* Your instructions
The data below should be restated word for word, pictures omitted.

Dataset excerpts:
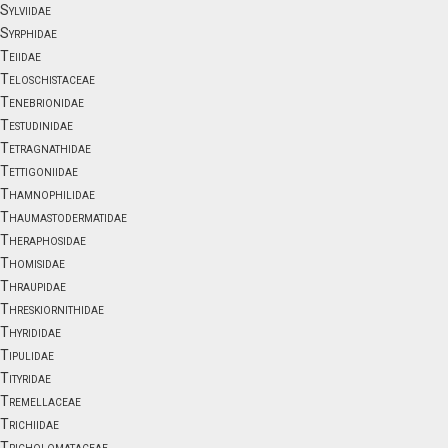
Sylviidae
Syrphidae
Teiidae
Teloschistaceae
Tenebrionidae
Testudinidae
Tetragnathidae
Tettigoniidae
Thamnophilidae
Thaumastodermatidae
Theraphosidae
Thomisidae
Thraupidae
Threskiornithidae
Thyrididae
Tipulidae
Tityridae
Tremellaceae
Trichiidae
Tricholomataceae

* Result of the task
Sylviidae
Syrphidae
Teiidae
Teloschistaceae
Tenebrionidae
Testudinidae
Tetragnathidae
Tettigoniidae
Thamnophilidae
Thaumastodermatidae
Theraphosidae
Thomisidae
Thraupidae
Threskiornithidae
Thyrididae
Tipulidae
Tityridae
Tremellaceae
Trichiidae
Tricholomataceae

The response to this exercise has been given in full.